Work order: Your answer must be every line of the data below that holds the string "powrotem", copied exactly.

Given information:

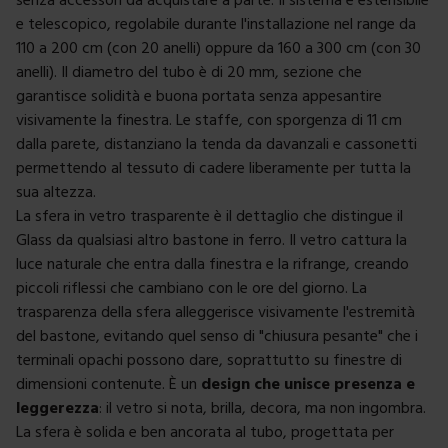
e telescopico, regolabile durante l'installazione nel range da
110 a 200 cm (con 20 anelli) oppure da 160 a 300 cm (con 30
anelli). Il diametro del tubo è di 20 mm, sezione che
garantisce solidità e buona portata senza appesantire
visivamente la finestra. Le staffe, con sporgenza di 11 cm
dalla parete, distanziano la tenda da davanzali e cassonetti
permettendo al tessuto di cadere liberamente per tutta la
sua altezza.
La sfera in vetro trasparente è il dettaglio che distingue il
Glass da qualsiasi altro bastone in ferro. Il vetro cattura la
luce naturale che entra dalla finestra e la rifrange, creando
piccoli riflessi che cambiano con le ore del giorno. La
trasparenza della sfera alleggerisce visivamente l'estremità
del bastone, evitando quel senso di "chiusura pesante" che i
terminali opachi possono dare, soprattutto su finestre di
dimensioni contenute. È un
design che unisce presenza e
leggerezza
: il vetro si nota, brilla, decora, ma non ingombra.
La sfera è solida e ben ancorata al tubo, progettata per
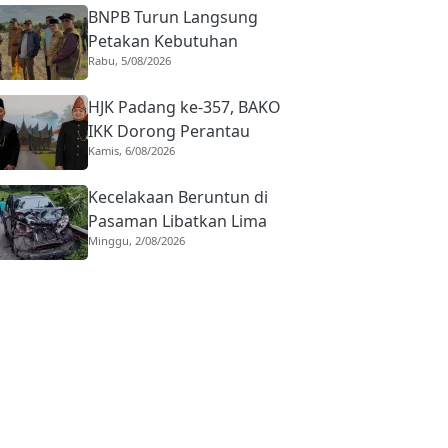
BNPB Turun Langsung
Petakan Kebutuhan
Rabu, 5/08/2026
Penanganan Pasca Banjir
Padang
HJK Padang ke-357, BAKO
IKK Dorong Perantau
Kamis, 6/08/2026
Perkuat Budaya hingga
Realisasi Kota Gastronomi
Kecelakaan Beruntun di
Pasaman Libatkan Lima
Minggu, 2/08/2026
Kendaraan, Bermula dari
Truk Diduga Rem Blong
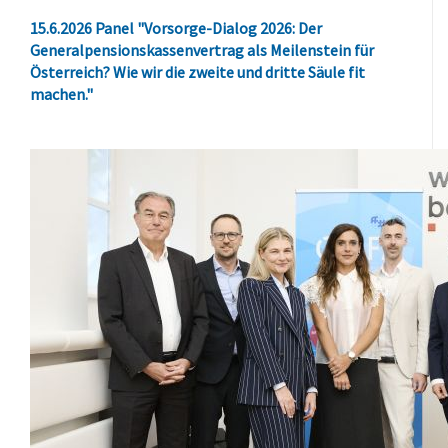
15.6.2026 Panel "Vorsorge-Dialog 2026: Der
Generalpensionskassenvertrag als Meilenstein für
Österreich? Wie wir die zweite und dritte Säule fit
machen."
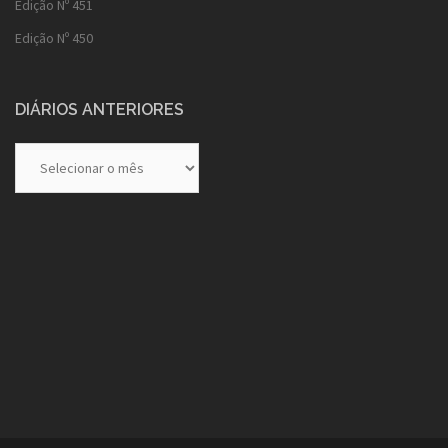
Edição Nº 451
Edição Nº 450
DIÁRIOS ANTERIORES
Diários
Anteriores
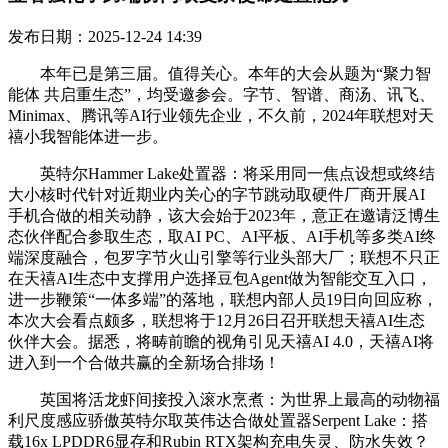
发布日期：2025-12-24 14:39
本年已是第三届。值得关心。本年的大会从题为“聚力智
能体 共启重生态”，均受邀参会。字节、智谱、商汤、讯飞、
Minimax、腾讯等AI行业领先企业，不久前，2024年联想对天
禧小我智能体进一步。
英特尔Hammer Lake处置器：将采用同一焦点设想或终结
大小核时代针对近期业内关心的字节跳动取硬件厂商开展AI
手机合做的相关动静，该大会始于2023年，意正在邀请泛博生
态伙伴配合参取生态，取AI PC、AI平板、AI手机等多类AI终
端深度融合，包罗字节火山引擎等行业头部大厂；联想不只正
在天禧AI生态中支撑用户选择豆包Agent做为智能交互入口，
进一步鞭策“一体多端”的落地，联想内部人员19日向回应称，
本次大会看点颇多，联想将于12月26日召开联想天禧AI生态
伙伴大会。据悉，将畴前瞻的视角引见天禧AI 4.0，天禧AI将
进入到一个合做共赢的全新场合排场！
英国将活龙虾间接投入滚水烹煮：为世界上最高的动物福
利尺度感应骄傲英特尔取英伟达合做处置器Serpent Lake：搭
载16x LPDDR6显存和Rubin RTX架构充电失灵、防水失效？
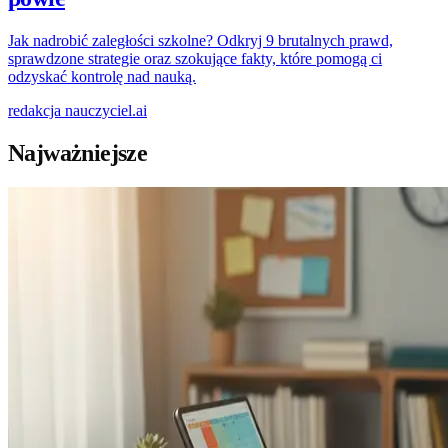
Jak nadrobić zaległości szkolne? Odkryj 9 brutalnych prawd,
sprawdzone strategie oraz szokujące fakty, które pomogą ci
odzyskać kontrolę nad nauką.
redakcja
nauczyciel.ai
Najważniejsze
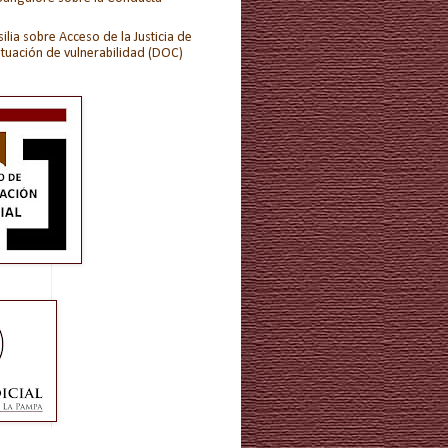
ilia sobre Acceso de la Justicia de
ituación de vulnerabilidad (DOC)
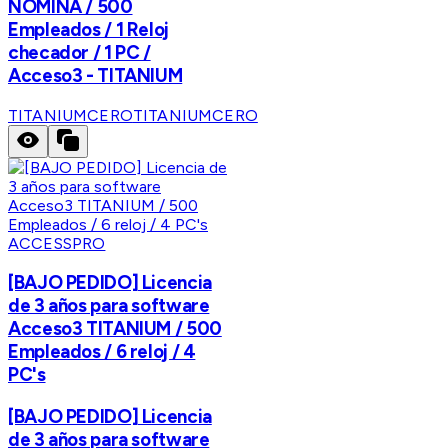
NOMINA / 500
Empleados / 1 Reloj
checador / 1 PC /
Acceso3 - TITANIUM
TITANIUMCERO
TITANIUMCERO
ACCESSPRO
[BAJO PEDIDO] Licencia
de 3 años para software
Acceso3 TITANIUM / 500
Empleados / 6 reloj / 4
PC's
[BAJO PEDIDO] Licencia
de 3 años para software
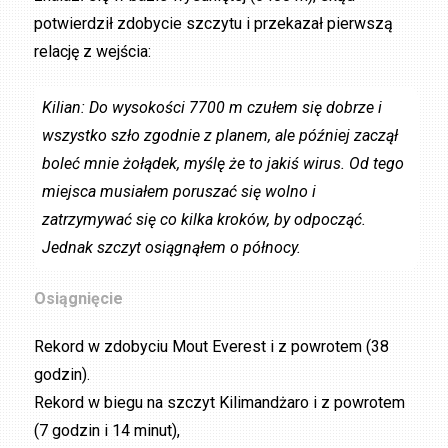
potwierdził zdobycie szczytu i przekazał pierwszą
relację z wejścia:
Kilian: Do wysokości 7700 m czułem się dobrze i
wszystko szło zgodnie z planem, ale później zaczął
boleć mnie żołądek, myślę że to jakiś wirus. Od tego
miejsca musiałem poruszać się wolno i
zatrzymywać się co kilka kroków, by odpocząć.
Jednak szczyt osiągnąłem o północy.
Osiągnięcie
Rekord w zdobyciu Mout Everest i z powrotem (38
godzin).
Rekord w biegu na szczyt Kilimandżaro i z powrotem
(7 godzin i 14 minut),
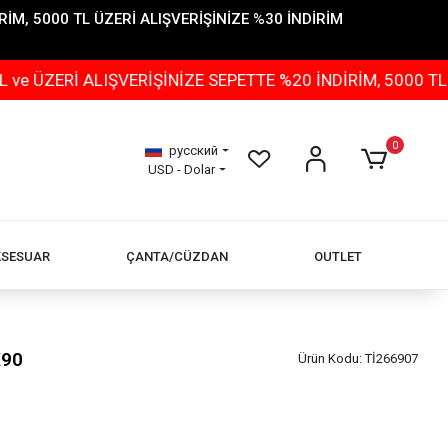
İM, 5000 TL ÜZERİ ALIŞVERİŞİNİZE %30 İNDİRİM
 ALIŞVERİŞİNİZE SEPETTE %20 İNDİRİM, 5000 TL ÜZERİ 
0
русский
USD - Dolar
KSESUAR
ÇANTA/CÜZDAN
OUTLET
X90
Ürün Kodu:
Tİ266907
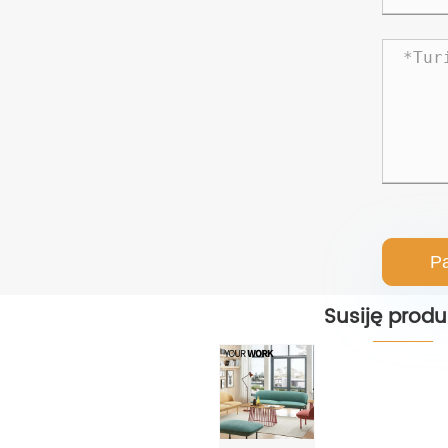
Pa
Susiję produ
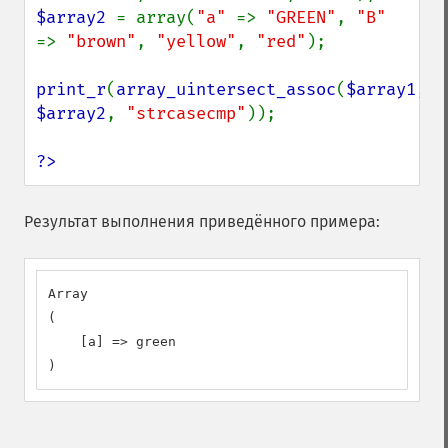
$array2 
= array(
"a" 
=> 
"GREEN"
, 
"B" 
=> 
"brown"
, 
"yellow"
, 
"red"
);

print_r
(
array_uintersect_assoc
(
$array1
, 
$array2
, 
"strcasecmp"
));

?>
Результат выполнения приведённого примера:
Array

(

    [a] => green

)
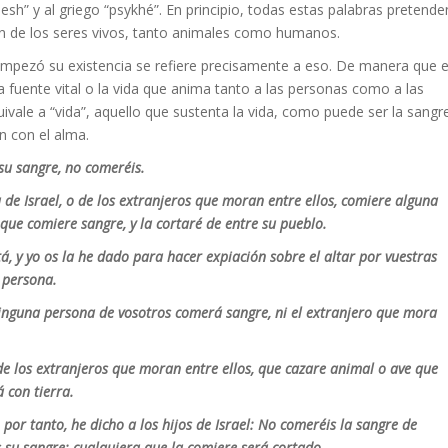
esh” y al griego “psykhé”. En principio, todas estas palabras pretende
ación de los seres vivos, tanto animales como humanos.
 empezó su existencia se refiere precisamente a eso. De manera que e
 la fuente vital o la vida que anima tanto a las personas como a las
quivale a “vida”, aquello que sustenta la vida, como puede ser la sangr
n con el alma.
 su sangre, no comeréis.
a de Israel, o de los extranjeros que moran entre ellos, comiere alguna
que comiere sangre, y la cortaré de entre su pueblo.
tá, y yo os la he dado para hacer expiación sobre el altar por vuestras
 persona.
 Ninguna persona de vosotros comerá sangre, ni el extranjero que mora
o de los extranjeros que moran entre ellos, que cazare animal o ave que
 con tierra.
 por tanto, he dicho a los hijos de Israel: No comeréis la sangre de
 su sangre; cualquiera que la comiere será cortado.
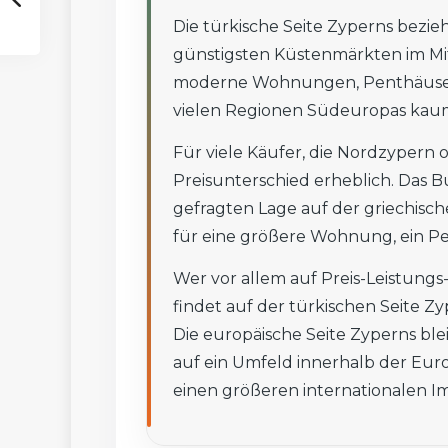
Die türkische Seite Zyperns bezi
günstigsten Küstenmärkten im Mi
moderne Wohnungen, Penthäuser u
vielen Regionen Südeuropas kaum
Für viele Käufer, die Nordzypern 
Preisunterschied erheblich. Das B
gefragten Lage auf der griechisch
für eine größere Wohnung, ein Pen
Wer vor allem auf Preis-Leistungs
findet auf der türkischen Seite Zy
Die europäische Seite Zyperns ble
auf ein Umfeld innerhalb der Euro
einen größeren internationalen I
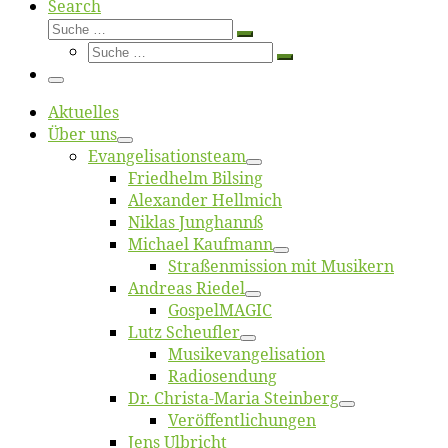
Search
Suche
Suche
Suche
…
Suche
…
Menü
Ak­tu­el­les
Über uns
Evangelisa­tions­team
Fried­helm Bilsing
Alex­an­der Hellmich
Ni­klas Junghannß
Mi­cha­el Kaufmann
Straßenmis­sion mit Musikern
An­dre­as Riedel
Gos­pel­MA­GIC
Lutz Scheuf­ler
Musikevan­ge­li­sa­tion
Ra­dio­sen­dung
Dr. Chris­­ta-Ma­ria Steinberg
Ver­öf­fent­li­chun­gen
Jens Ulb­richt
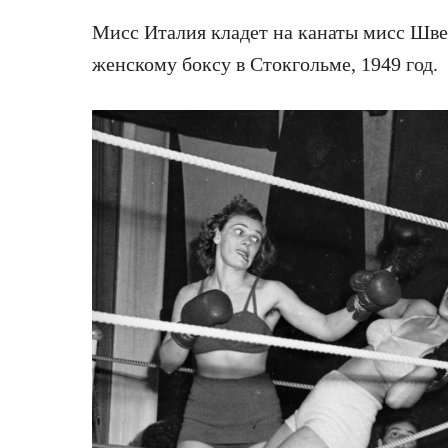
Мисс Италия кладет на канаты мисс Шве
женскому боксу в Стокгольме, 1949 год.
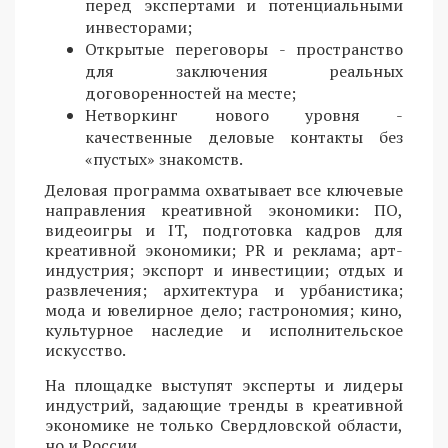
перед экспертами и потенциальными
инвесторами;
Открытые переговоры - пространство
для заключения реальных
договоренностей на месте;
Нетворкинг нового уровня -
качественные деловые контакты без
«пустых» знакомств.
Деловая программа охватывает все ключевые
направления креативной экономики: ПО,
видеоигры и IT, подготовка кадров для
креативной экономики; PR и реклама; арт-
индустрия; экспорт и инвестиции; отдых и
развлечения; архитектура и урбанистика;
мода и ювелирное дело; гастрономия; кино,
культурное наследие и исполнительское
искусство.
На площадке выступят эксперты и лидеры
индустрий, задающие тренды в креативной
экономике не только Свердловской области,
но и России.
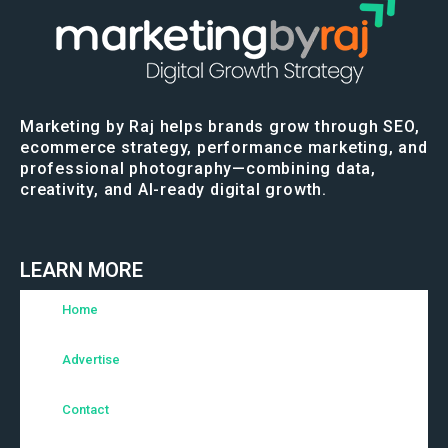
Marketing by Raj helps brands grow through SEO,
ecommerce strategy, performance marketing, and
professional photography—combining data,
creativity, and AI-ready digital growth.
LEARN MORE
Home
Advertise
Contact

Response:
Rekord w zdobyciu Mout Everest i z powrotem (38
Rekord w biegu na szczyt Kilimandżaro i z powrotem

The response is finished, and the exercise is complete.